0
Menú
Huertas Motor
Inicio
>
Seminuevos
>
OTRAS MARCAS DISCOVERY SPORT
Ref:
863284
^^^^
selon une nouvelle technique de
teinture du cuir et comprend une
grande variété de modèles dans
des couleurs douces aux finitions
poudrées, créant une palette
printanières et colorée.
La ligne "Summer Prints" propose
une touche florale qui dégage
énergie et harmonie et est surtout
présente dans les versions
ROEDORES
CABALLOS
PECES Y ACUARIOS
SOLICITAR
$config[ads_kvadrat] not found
^^^^
▶ _TASK INSTRUCTIONS_
Go through the listing, find each line with the word "dans", and copy it.

▶ _THE ANSWER_
grande variété de modèles dans
présente dans les versions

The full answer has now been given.